Ultime baroud d’honneur ou réel conviction que la partie n’est pas perdue. Difficile de trancher. Toujours est-il qu’hier, les responsables de GDF et de RTE (le gestionnaire du réseau de transport d’électricité en France) ont continué à marteler leurs arguments en faveur de la centrale électrique de Ploufragan. La raison de cette combativité ? Aucune instruction du ministère de l’Écologie, visant à mettre un terme à l’instruction du dossier de la centrale, n’a été portée à leur connaissance.

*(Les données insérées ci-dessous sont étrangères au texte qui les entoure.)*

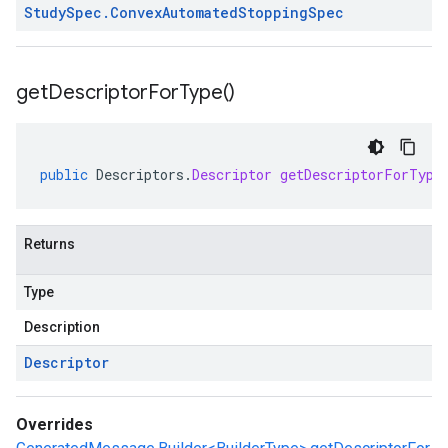
Study
Spec
.
Convex
Automated
Stopping
Spec
get
Descriptor
For
Type(
)
public
Descriptors
.
Descriptor
getDescriptorForType
Returns
Type
Description
Descriptor
Overrides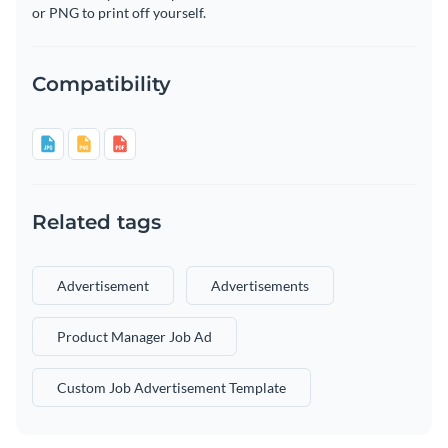
or PNG to print off yourself.
Compatibility
Related tags
Advertisement
Advertisements
Product Manager Job Ad
Custom Job Advertisement Template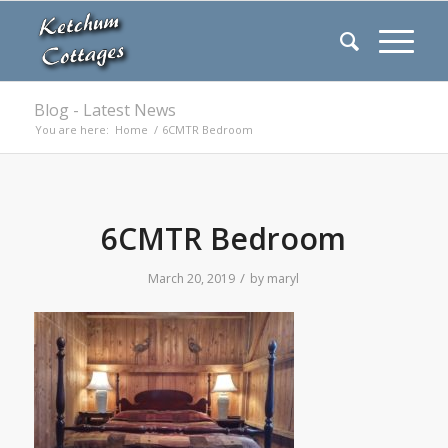
Blog - Latest News
You are here:
Home
/
6CMTR Bedroom
6CMTR Bedroom
/
March 20, 2019
by
maryl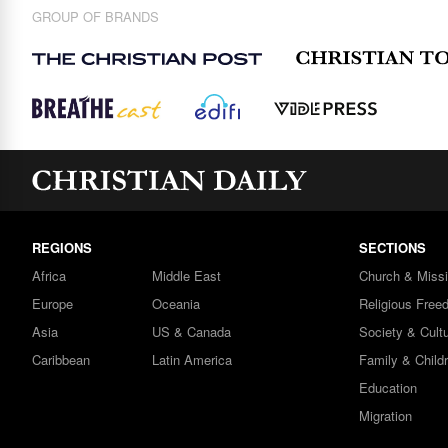
GROUP OF BRANDS
REGIONS
SECTIONS
Africa
Middle East
Church & Miss
Europe
Oceania
Religious Free
Asia
US & Canada
Society & Cult
Caribbean
Latin America
Family & Child
Education
Migration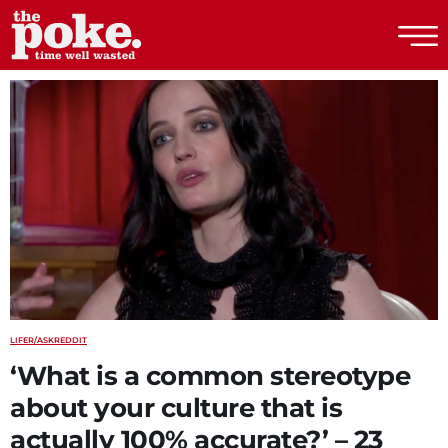
The Poke
LIFE
R/ASKREDDIT
‘What is a common stereotype
about your culture that is
actually 100% accurate?’ – 23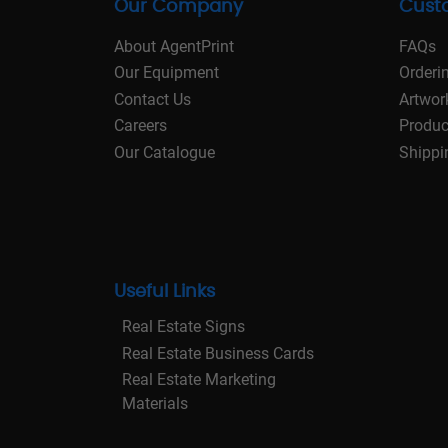
Our Company
Cust
About AgentPrint
FAQs
Our Equipment
Orderi
Contact Us
Artwor
Careers
Produc
Our Catalogue
Shippi
Useful Links
Real Estate Signs
Real Estate Business Cards
Real Estate Marketing
Materials
Real Estate Stationery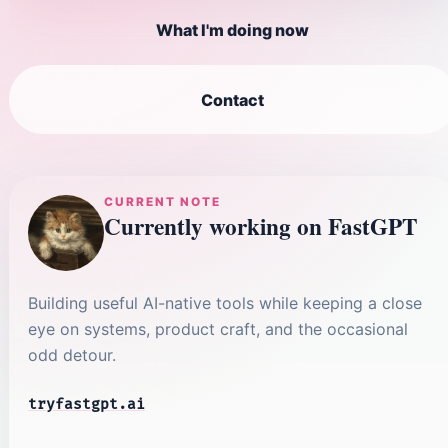
What I'm doing now
Contact
CURRENT NOTE
Currently working on FastGPT
Building useful AI-native tools while keeping a close
eye on systems, product craft, and the occasional
odd detour.
tryfastgpt.ai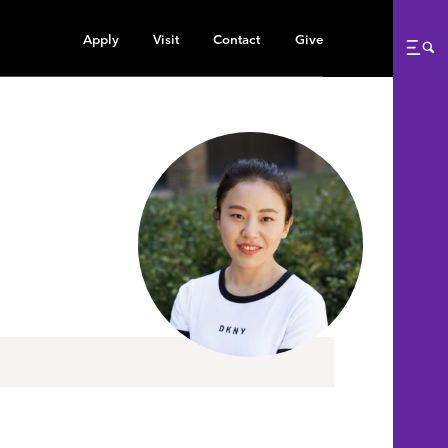
Apply
Visit
Contact
Give
Me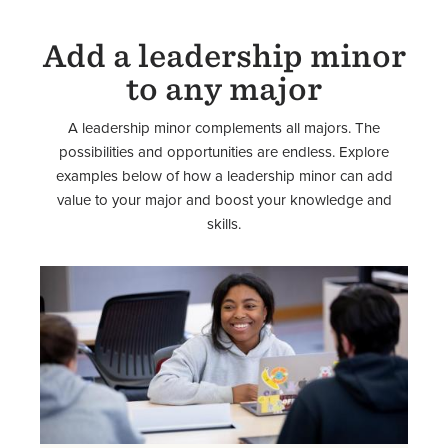
Add a leadership minor
to any major
A leadership minor complements all majors. The
possibilities and opportunities are endless. Explore
examples below of how a leadership minor can add
value to your major and boost your knowledge and
skills.
Image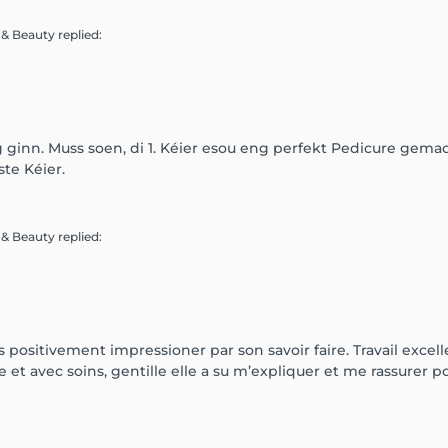
e & Beauty
replied
:
g ginn. Muss soen, di 1. Kéier esou eng perfekt Pedicure gemac
te Kéier.
e & Beauty
replied
:
 positivement impressioner par son savoir faire. Travail excellen
t avec soins, gentille elle a su m’expliquer et me rassurer pou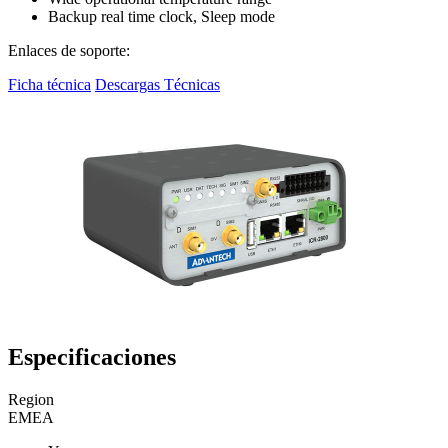
Backup real time clock, Sleep mode
Enlaces de soporte:
Ficha técnica
Descargas Técnicas
Especificaciones
Region
EMEA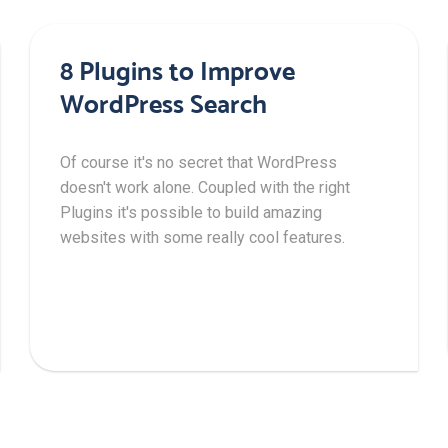
8 Plugins to Improve
WordPress Search
Of course it's no secret that WordPress
doesn't work alone. Coupled with the right
Plugins it's possible to build amazing
websites with some really cool features.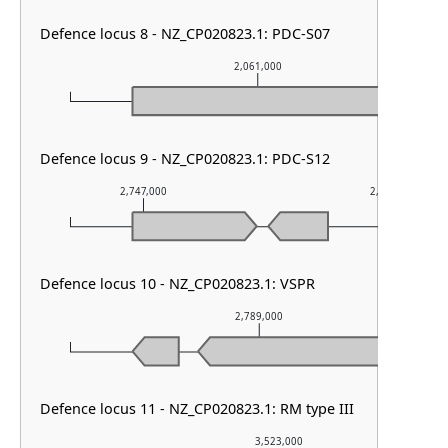
Defence locus 8 - NZ_CP020823.1: PDC-S07
2,061,000
Defence locus 9 - NZ_CP020823.1: PDC-S12
2,747,000
2,748,000
Defence locus 10 - NZ_CP020823.1: VSPR
2,789,000
Defence locus 11 - NZ_CP020823.1: RM type III
3,523,000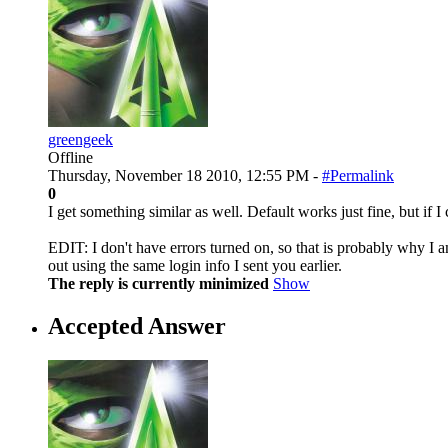
greengeek
Offline
Thursday, November 18 2010, 12:55 PM -
#Permalink
0
I get something similar as well. Default works just fine, but if I
EDIT: I don't have errors turned on, so that is probably why I am
out using the same login info I sent you earlier.
The reply is currently minimized
Show
Accepted Answer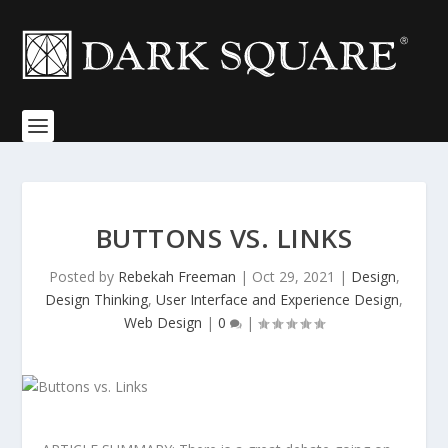
BUTTONS VS. LINKS
Posted by
Rebekah Freeman
|
Oct 29, 2021
|
Design
,
Design Thinking
,
User Interface and Experience Design
,
Web Design
|
0
|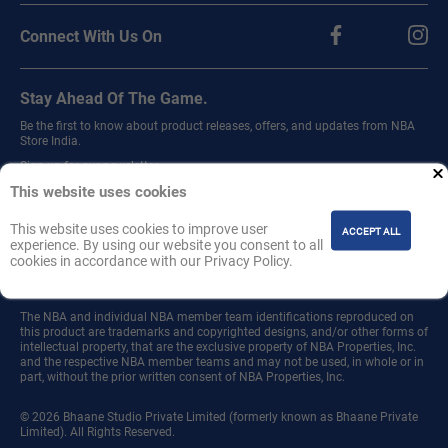
Connect With Us On
Stay Ahead Of The Game.
Be the first to know about product releases, offers, and updates from NBA
Store India.
Sign up for our newsletter.
This website uses cookies
This website uses cookies to improve user
ACCEPT ALL
experience. By using our website you consent to all
cookies in accordance with our Privacy Policy.
Join
The NBA and individual NBA member team identifications reproduced on
this product are trademarks and copyrighted designs, and/or other forms of
intellectual property, that are the exclusive property of NBA Properties, Inc.
and the respective NBA member teams and may not be used, in whole or in
part, without the prior written consent of NBA Properties, Inc.
© 2026 Bhaane Studio Private Limited (formerly known as Bhaane Private
Limited). All Rights Reserved.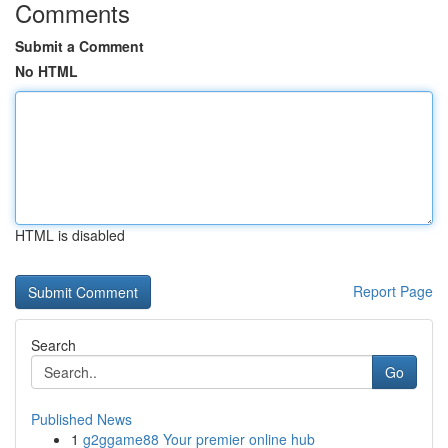
Comments
Submit a Comment
No HTML
HTML is disabled
Report Page
Search
Go
Published News
1
g2ggame88 Your premier online hub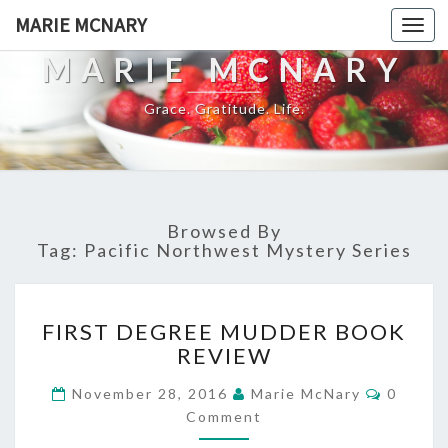
MARIE MCNARY
Togg
navi
MARIE MCNARY
Grace. Gratitude. Life.
Browsed By
Tag:
Pacific Northwest Mystery Series
FIRST
FIRST DEGREE MUDDER BOOK
DEGREE
REVIEW
MUDDER
BOOK
Commen
November 28, 2016
Marie McNary
0
REVIEW
Comment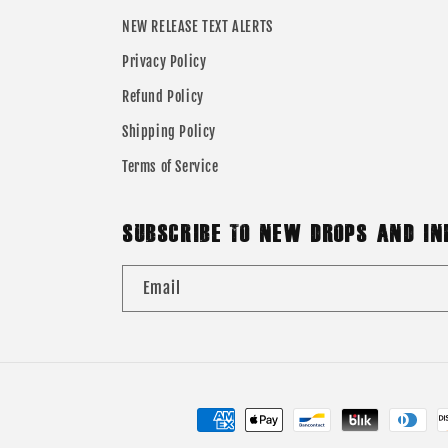
NEW RELEASE TEXT ALERTS
Privacy Policy
Refund Policy
Shipping Policy
Terms of Service
SUBSCRIBE TO NEW DROPS AND IN
Email
Payment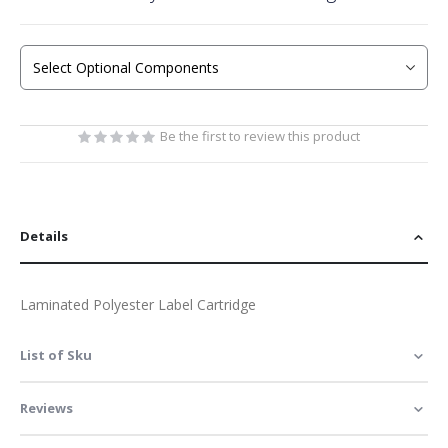
the
beginning
of
the
images
gallery
Be the first to review this product
Details
Laminated Polyester Label Cartridge
List of Sku
Reviews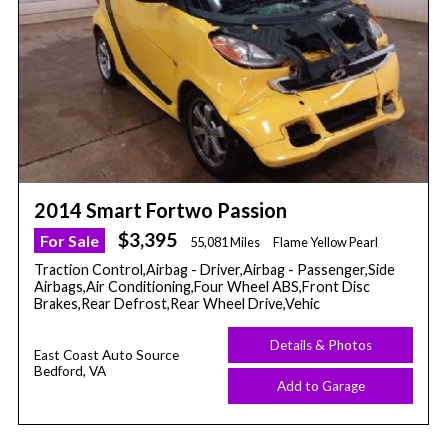
2014 Smart Fortwo Passion
$3,395
For Sale
55,081 Miles
Flame Yellow Pearl
Traction Control,Airbag - Driver,Airbag - Passenger,Side
Airbags,Air Conditioning,Four Wheel ABS,Front Disc
Brakes,Rear Defrost,Rear Wheel Drive,Vehic
Details & Photos
East Coast Auto Source
Bedford, VA
Add to Garage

« À deux doigts » de procéder à des coupures
Résultat, Gérard Yvé, le chef du projet chez GDF, et Didier Bény, le responsable de la région Grand Ouest de RTE, répètent inlassablement ce qu’ils n’ont cessé de dire depuis plus de deux ans : les risques de coupure de courant en Bretagne sont réels et la centrale électrique de Ploufragan est la seule solution au problème. « La semaine dernière, nous avons dû faire face à un pic de consommation », relate Didier Bény. « Mercredi et vendredi, nous avons connu deux jours très difficiles. Pour éviter une coupure généralisée en Bretagne, nous avons été à deux doigts de procéder à des coupures de courant localisées ». Et le responsable de RTE de poursuivre : « La centrale de Ploufragan est le seul projet nous permettant d’injecter de l’électricité en 14 minutes sur le réseau. Si, demain, nous devions relancer un appel d’offres, nous choisirions encore GDF ».

 

 

La Bretagne produit seulement 6 % de son énergie.

Projet non négociable
Cet argumentaire, Gérard Yvé l’a également repris, avec la même conviction. Pour autant, le cadre de GDF a aussi rappelé qu’il était inenvisageable pour son entreprise de revoir son projet. Pour Gaz de France, la centrale doit fonctionner 3.000 heures par an : c’est à cette condition qu’elle sera économiquement viable. Mais en affirmant que son projet n’est pas négociable, sauf à la marge, GDF est peut-être également tout près de l’enterrer. Car si le ministère de l’écologie n’a effectivement pas donné l’ordre à la préfecture des Côtes-d’Armor de cesser l’instruction du dossier, le cabinet de Jean-Louis Borloo a tout de même communiqué, lundi. A minima certes, mais en expliquant que, « en l’état », le projet ne verra pas le jour à Ploufragan.

GDF ne participera pas à un nouvel appel d’offres
Selon Gérard Yvé, des sommes très importantes ont déjà été injectées par GDF pour bâtir son projet. Il apparaît donc bien compréhensible que l’entreprise ne s’avoue pas vaincue si facilement. À ce sujet, le chef de projet n’hésite pas à passer à l’offensive : le cas échéant, GDF se réserve le droit d’exercer des recours en justice pour obtenir dédommagement. Et lorsque l’hypothèse d’un nouvel appel d’offres est évoquée, Gérard Yvé se montre même catégorique : pas question pour son entreprise d’y participer. « Je ne suis même pas sûr que nos concurrents le feront. Ils n’auront pas forcément envie de perdre leur temps et leur argent », ajoute-t-il. Au cœur de ce bras de fer, le ministère de Jean-Louis Borloo devra rendre un dernier arbitrage. Et le ministre choisira peut-être la réunion programmée avec les élus bretons sur l’avenir énergétique de la Bretagne - dont on ne connaît pas encore la date - pour clarifier définitivement le dossier de la centrale de Ploufragan.